蓝色箭头表示如何利用缓存值和新值计算注意力。

以下是KV缓存的实现示例：

 def compute_attention_with_cache(self, input_words):"""使用KV缓存计算注意力"""# 获取新token（序列中的最后一个单词）new_word = input_words[-1]e_new = embeddings[new_word]# 计算新token的K和V矩阵K_new = e_new @ W_K  # 形状: (2,)V_new = e_new @ W_V  # 形状: (2,)# 更新缓存的K和V矩阵if self.cached_K is None:self.cached_K = K_new.reshape(1, -1)  # 形状: (1, 2)self.cached_V = V_new.reshape(1, -1)  # 形状: (1, 2)else:self.cached_K = np.vstack([self.cached_K, K_new])  # 形状: (seq_len, 2)self.cached_V = np.vstack([self.cached_V, V_new])  # 形状: (seq_len, 2)# 计算最后一个token的Q矩阵Q = e_new @ W_Q  # 形状: (2,)# 使用缓存的K矩阵计算缩放的点积注意力得分scale = np.sqrt(2)  # 缩放因子，为key/query维度（此处为2）的平方根scores = (Q @ self.cached_K.T) / scale  # 形状: (1, seq_len)# 应用Softmax函数，获得注意力权重attention_weights = self.softmax(scores)  # 形状: (1, seq_len)# 使用缓存的V矩阵计算注意力输出output = attention_weights @ self.cached_V  # 形状: (1, 2)return output

以下是逐步生成的过程：

 # 步骤1: 生成 "brown"
input_words_step1 = ['The', 'quick']
output_step1 = compute_attention_with_cache(input_words_step1)
# 步骤2: 生成 "fox"
input_words_step2 = ['The', 'quick', 'brown']
output_step2 = compute_attention_with_cache(input_words_step2)
# 步骤 3: 生成 "jumped"
input_words_step3 = ['The', 'quick', 'brown', 'fox']output_step3 = compute_attention_with_cache(input_words_step3)

比较有无KV缓存的推理计算

内存需求与挑战

我们来看一个使用典型模型参数的实际例子：

序列长度: 4096
层数: 32
注意力头数: 32
头维度: 128
精度: FP16 (2 bytes)

每个token所需的内存：

 KV_cache_per_token = 2×num_layers×(num_heads×head_dim)×precision= 2 × 32 × (32 × 128) × 2 bytes= 2 × 32 × 4096 × 2 bytes= 524,288 bytes≈ 0.5 MB

KV缓存的低效性

尽管KV缓存显著提高了计算效率，但它也带来了内存管理方面的挑战。

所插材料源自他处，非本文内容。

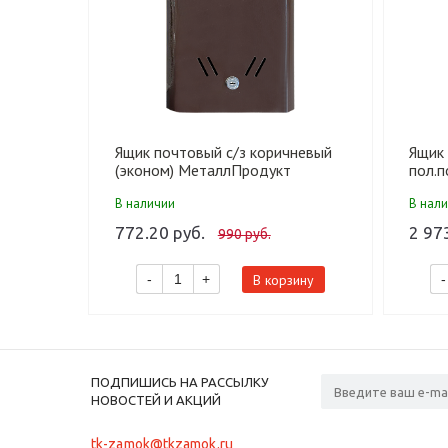
Ящик почтовый с/з коричневый
Ящик
(эконом) МеталлПродукт
пол.п
В наличии
В нал
772.20 руб.
2 97
990 руб.
В корзину
-
+
-
ПОДПИШИСЬ НА РАССЫЛКУ
НОВОСТЕЙ И АКЦИЙ
tk-zamok@tkzamok.ru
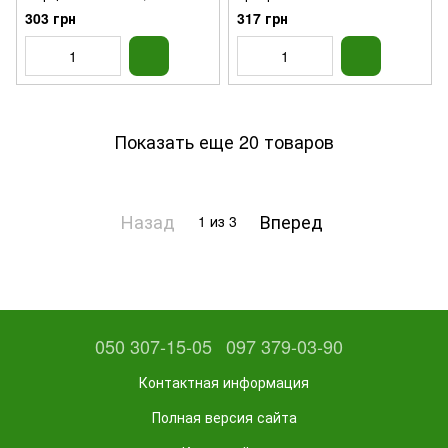
MonLasa, 160г
303 грн
317 грн
Показать еще 20 товаров
Назад
Вперед
1
из 3
050 307-15-05
097 379-03-90
Контактная информация
Полная версия сайта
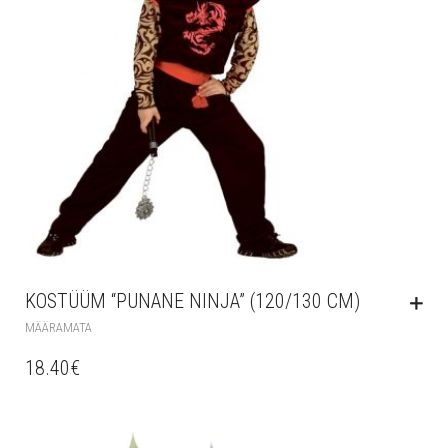
KOSTÜÜM “PUNANE NINJA” (120/130 CM)
MÄÄRAMATA
18.40
€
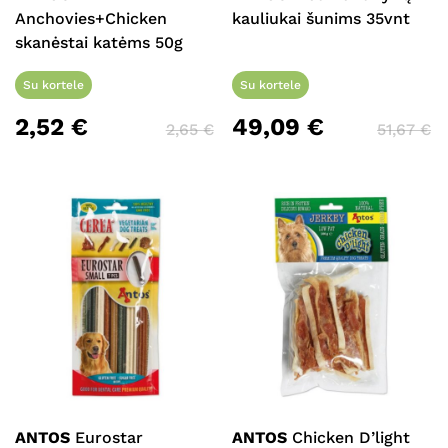
Anchovies+Chicken
kauliukai šunims 35vnt
skanėstai katėms 50g
Krepšelyje nėra produktų.
Su kortele
Su kortele
Eiti Į Parduotuvę
2,52
€
49,09
€
2,65
€
51,67
€
ANTOS
Eurostar
ANTOS
Chicken D’light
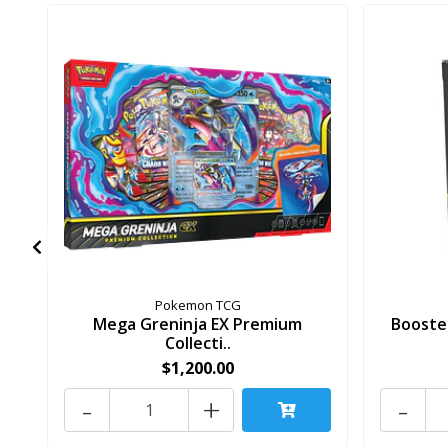
Pokemon TCG
Mega Greninja EX Premium
Booste
Collecti..
$1,200.00
-
+
-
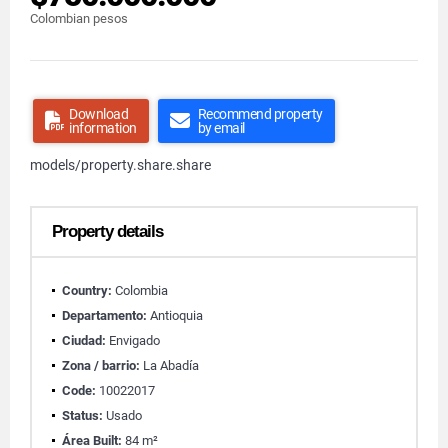
Colombian pesos
Download
Recommend property
information
by email
models/property.share.share
Property details
Country:
Colombia
Departamento:
Antioquia
Ciudad:
Envigado
Zona / barrio:
La Abadía
Code:
10022017
Status:
Usado
Área Built:
84 m²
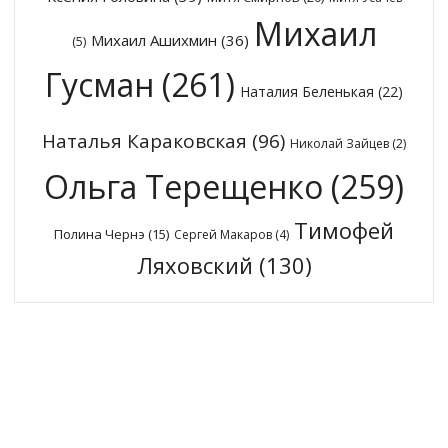
Михаил
Михаил Ашихмин
(36)
(5)
Гусман
(261)
Наталия Беленькая
(22)
Наталья Караковская
(96)
Николай Зайцев
(2)
Ольга Терещенко
(259)
Тимофей
Полина Чернэ
(15)
Сергей Макаров
(4)
Ляховский
(130)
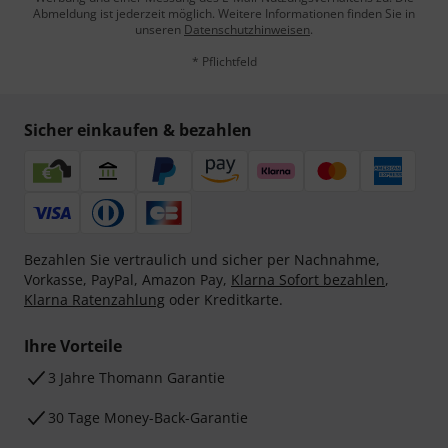
Abmeldung ist jederzeit möglich. Weitere Informationen finden Sie in
unseren
Datenschutzhinweisen
.
* Pflichtfeld
Sicher einkaufen & bezahlen
Bezahlen Sie vertraulich und sicher per Nachnahme,
Vorkasse, PayPal, Amazon Pay,
Klarna Sofort bezahlen
,
Klarna Ratenzahlung
oder Kreditkarte.
Ihre Vorteile
3 Jahre Thomann Garantie
30 Tage Money-Back-Garantie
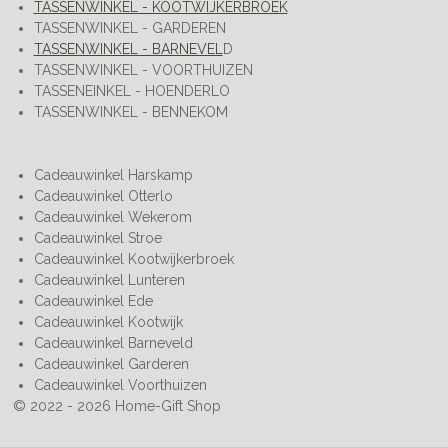
TASSENWINKEL - KOOTWIJKERBROEK
TASSENWINKEL - GARDEREN
TASSENWINKEL - BARNEVEL
D
TASSENWINKEL - VOORTHUIZEN
TASSENEINKEL - HOENDERLO
TASSENWINKEL - BENNEKOM
Cadeauwinkel Harskamp
Cadeauwinkel Otterlo
Cadeauwinkel Wekerom
Cadeauwinkel Stroe
Cadeauwinkel Kootwijkerbroek
Cadeauwinkel Lunteren
Cadeauwinkel Ede
Cadeauwinkel Kootwijk
Cadeauwinkel Barneveld
Cadeauwinkel Garderen
Cadeauwinkel Voorthuizen
© 2022 - 2026 Home-Gift Shop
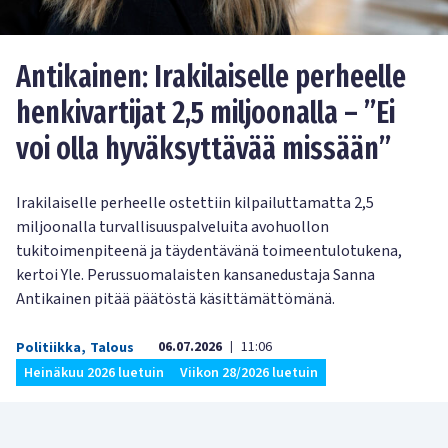
Antikainen: Irakilaiselle perheelle
henkivartijat 2,5 miljoonalla – ”Ei
voi olla hyväksyttävää missään”
Irakilaiselle perheelle ostettiin kilpailuttamatta 2,5
miljoonalla turvallisuuspalveluita avohuollon
tukitoimenpiteenä ja täydentävänä toimeentulotukena,
kertoi Yle. Perussuomalaisten kansanedustaja Sanna
Antikainen pitää päätöstä käsittämättömänä.
06.07.2026
11:06
Politiikka
,
Talous
|
Heinäkuu
2026 luetuin
Viikon 28/2026 luetuin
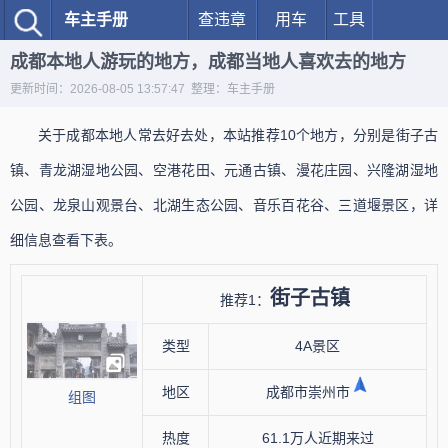
车主手册
查违章
用车
工具
成都本地人游玩的地方，成都当地人喜欢去的地方
更新时间：2026-08-05 13:57:47 整理：车主手册
关于成都本地人常去好去处，本站推荐10个地方，分别是街子古
镇、青龙湖湿地公园、空港花田、元通古镇、漫花庄园、兴隆湖湿地
公园、龙泉山观景台、北湖生态公园、音乐百花谷、三道堰景区，详
细信息查看下表。
街子古镇
推荐1：
类型
4A景区
地区
成都市崇州市
组图
热度
61.1万人近期来过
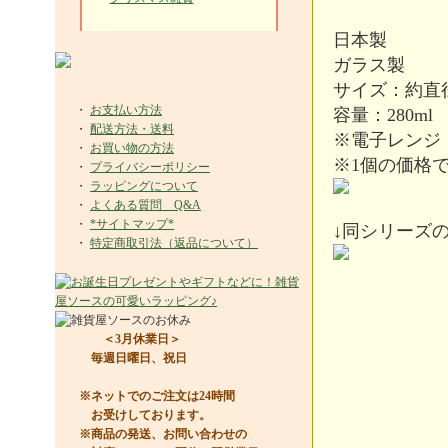
日本製
ガラス製
サイズ：約直径φ7
・
お支払い方法
容量：280ml
・
配送方法・送料
※電子レンジ
・
お買い物の方法
※1個の価格
・
プライバシーポリシー
・
ラッピングについて
・
よくある質問 Q&A
・
*サイトマップ*
↓同シリーズ
・
特定商取引法（返品について）
＜3月休業日＞
毎週日曜日、祝日
※ネットでのご注文は24時間
お受けしております。
※商品の発送、お問い合わせの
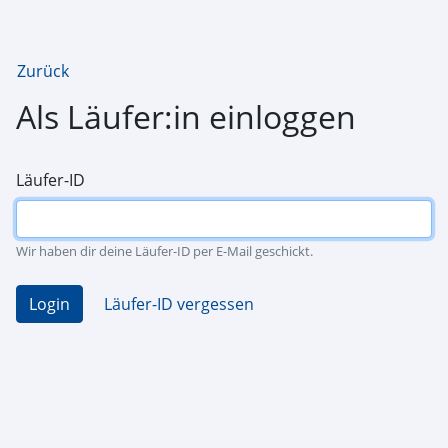
Zurück
Als Läufer:in einloggen
Läufer-ID
Wir haben dir deine Läufer-ID per E-Mail geschickt.
Login
Läufer-ID vergessen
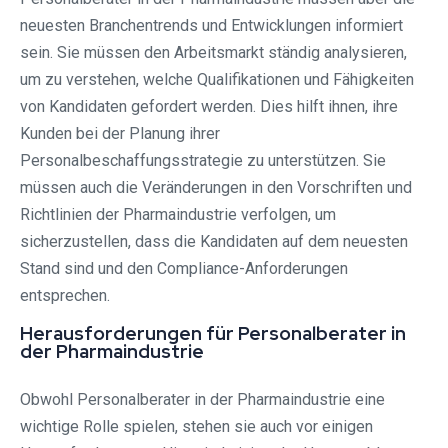
neuesten Branchentrends und Entwicklungen informiert
sein. Sie müssen den Arbeitsmarkt ständig analysieren,
um zu verstehen, welche Qualifikationen und Fähigkeiten
von Kandidaten gefordert werden. Dies hilft ihnen, ihre
Kunden bei der Planung ihrer
Personalbeschaffungsstrategie zu unterstützen. Sie
müssen auch die Veränderungen in den Vorschriften und
Richtlinien der Pharmaindustrie verfolgen, um
sicherzustellen, dass die Kandidaten auf dem neuesten
Stand sind und den Compliance-Anforderungen
entsprechen.
Herausforderungen für Personalberater in
der Pharmaindustrie
Obwohl Personalberater in der Pharmaindustrie eine
wichtige Rolle spielen, stehen sie auch vor einigen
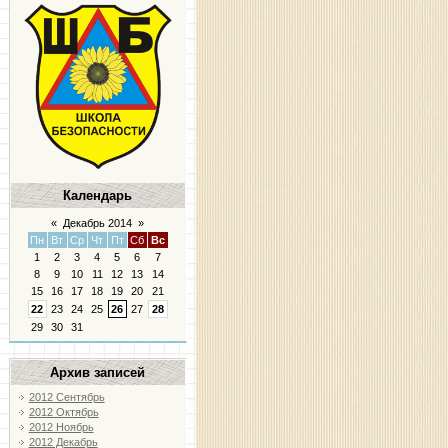
Календарь
«
Декабрь 2014
»
Пн
Вт
Ср
Чт
Пт
Сб
Вс
1
2
3
4
5
6
7
8
9
10
11
12
13
14
15
16
17
18
19
20
21
22
23
24
25
26
27
28
29
30
31
Архив записей
2012 Сентябрь
2012 Октябрь
2012 Ноябрь
2012 Декабрь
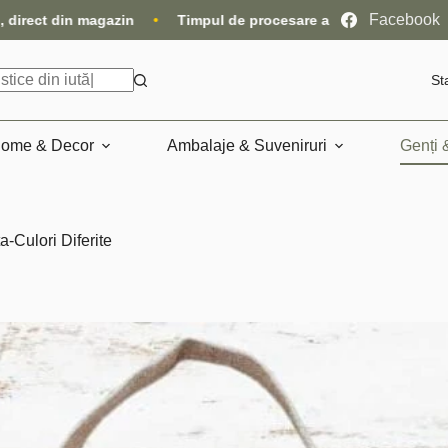
Facebook
are a comenzilor este de 10-15 zile lucrătoare
•
Livrare gratui
St
ome & Decor
Ambalaje & Suveniruri
Genți 
a-Culori Diferite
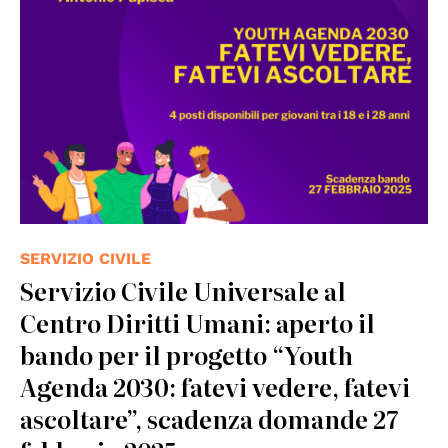
SERVIZIO CIVILE
Servizio Civile Universale al
Centro Diritti Umani: aperto il
bando per il progetto “Youth
Agenda 2030: fatevi vedere, fatevi
ascoltare”, scadenza domande 27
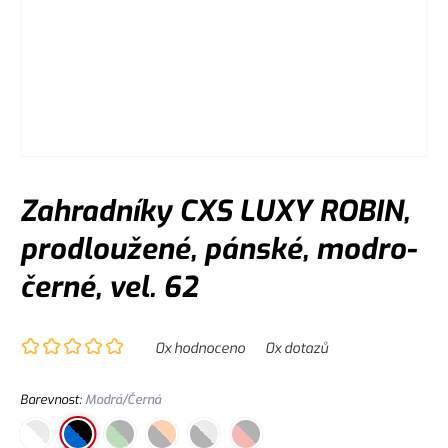
Zahradníky CXS LUXY ROBIN,
prodloužené, pánské, modro-
černé, vel. 62
0
x hodnoceno
0
x dotazů
Barevnost
:
Modrá/Černá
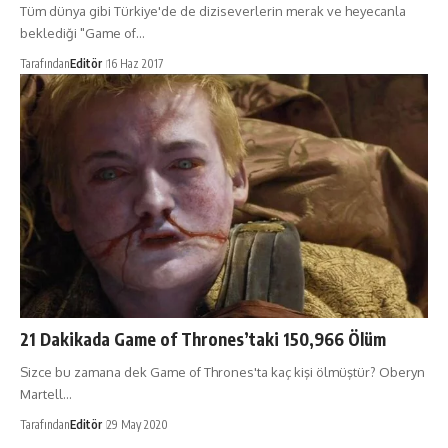
Tüm dünya gibi Türkiye'de de diziseverlerin merak ve heyecanla
beklediği "Game of…
Tarafından
Editör
16 Haz 2017
21 Dakikada Game of Thrones’taki 150,966 Ölüm
Sizce bu zamana dek Game of Thrones'ta kaç kişi ölmüştür? Oberyn
Martell…
Tarafından
Editör
29 May 2020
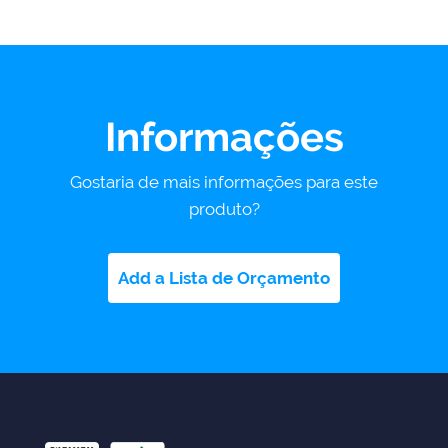
Informações
Gostaria de mais informações para este
produto?
Add a Lista de Orçamento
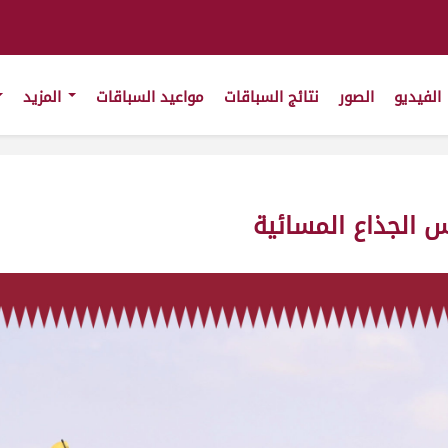
الفيديو
الصور
نتائج السباقات
مواعيد السباقات
المزيد
س الجذاع المسائية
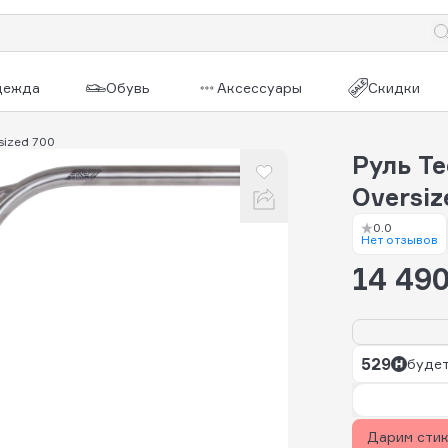
дежда
Обувь
Аксессуары
Скидки
sized 700
Руль T
Oversi
0.0
Нет отзывов
14 490
529
будет
Дарим сти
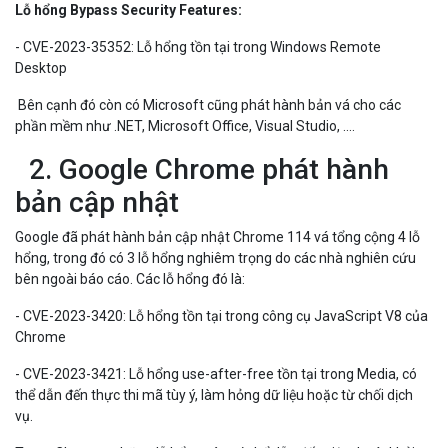
Lỗ hổng Bypass Security Features:
- CVE-2023-35352: Lỗ hổng tồn tại trong Windows Remote
Desktop
Bên cạnh đó còn có Microsoft cũng phát hành bản vá cho các
phần mềm như .NET, Microsoft Office, Visual Studio, ....
2. Google Chrome phát hành
bản cập nhật
Google đã phát hành bản cập nhật Chrome 114 vá tổng cộng 4 lỗ
hổng, trong đó có 3 lỗ hổng nghiêm trọng do các nhà nghiên cứu
bên ngoài báo cáo. Các lỗ hổng đó là:
- CVE-2023-3420: Lỗ hổng tồn tại trong công cụ JavaScript V8 của
Chrome
- CVE-2023-3421: Lỗ hổng use-after-free tồn tại trong Media, có
thể dẫn đến thực thi mã tùy ý, làm hỏng dữ liệu hoặc từ chối dịch
vụ.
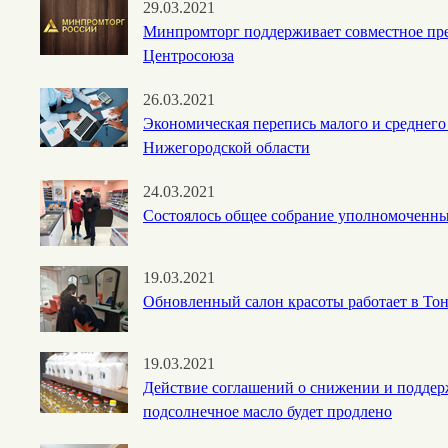
29.03.2021
Минпромторг поддерживает совместное пр
Центросоюза
26.03.2021
Экономическая перепись малого и среднего
Нижегородской области
24.03.2021
Состоялось общее собрание уполномоченн
19.03.2021
Обновленный салон красоты работает в То
19.03.2021
Действие соглашений о снижении и поддер
подсолнечное масло будет продлено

以下是三种主要的内存低效类型：

内部碎片

由因未知输出长度而导致的过度分配引起。
示例：在图像中，2040个槽位从未被使用。
影响：可能浪费高达60-80％的已分配内存。
解决方案：更精确的输出长度估计或动态分配策略。

预留浪费

为将来的token生成而预留的内存。
在图像中显示为“3 slots future used (reserved)”。
维持生成连续性的必要措施。
可以通过更好地预测所需的未来槽位来优化。

外部碎片

由处理具有不同序列长度的多个请求导致。
在不同请求之间创建内存间隙。
解决方案包括内存碎片整理和智能请求批处理。

如上图所示，通常仅有20-40％的KV缓存被用于存储实际的token状态。

分页注意力：解决内存低效的方案

为了应对这些内存挑战，可以采用分页注意力机制。

分页注意力是一种用于有效处理Transformer模型中长序列的技术，它通过将注意力计算分解为更小、更易于管理的“页”或“块”来实现。这种方法降低了内存消耗和计算复杂度，从而能够处理原本因过大而无法放入内存的序列。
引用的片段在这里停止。